RECORDS FOR THIS EXERCISE:

--*--

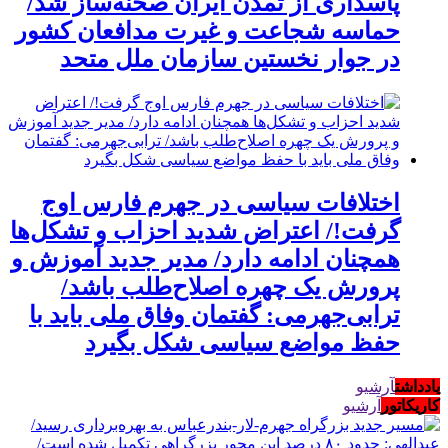
پاسداری از تمدن ایران صحنه‌ساز شد/
حماسه شجاعت و غیرت مدافعان کشور
در جوار نخستین سازمان ملل متحد
اختلافات سیاسی در جهرم فارس اوج
گرفت!/ اعتراض شدید احزاب و تشکل‌ها
همچنان ادامه دارد/ مدیر جدید آموزش و
پرورش یک چهره اصلاح‌طلب باشد/
ترابی‌جهرمی: گفتمان وفاق ملی باید با
حفظ مواضع سیاسی شکل بگیرد
یادداشت
آرشیو
کاریکاتور
آرشیو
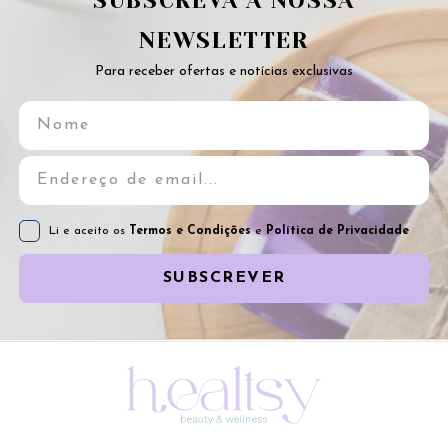
SUBSCREVA A NOSSA
NEWSLETTER
Para receber ofertas e notícias exclusivas
Li e aceito os
Termos e Condições
e
Política de Privacidade
SUBSCREVER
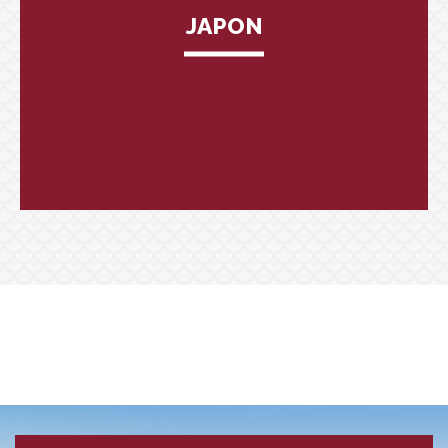
JAPON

--*--

DIRECTIONS FOR THIS TASK:
From the first line to the last, copy the records above exactly and leave out the pictures.

WRITTEN RESPONSE:
پاسداری از تمدن ایران صحنه‌ساز شد/
حماسه شجاعت و غیرت مدافعان کشور
در جوار نخستین سازمان ملل متحد
اختلافات سیاسی در جهرم فارس اوج
گرفت!/ اعتراض شدید احزاب و تشکل‌ها
همچنان ادامه دارد/ مدیر جدید آموزش و
پرورش یک چهره اصلاح‌طلب باشد/
ترابی‌جهرمی: گفتمان وفاق ملی باید با
حفظ مواضع سیاسی شکل بگیرد
یادداشت
آرشیو
کاریکاتور
آرشیو
SUBSCREVA A NOSSA
NEWSLETTER
Para receber ofertas e notícias exclusivas
Li e aceito os
Termos e Condições
e
Política de Privacidade
SUBSCREVER
JAPON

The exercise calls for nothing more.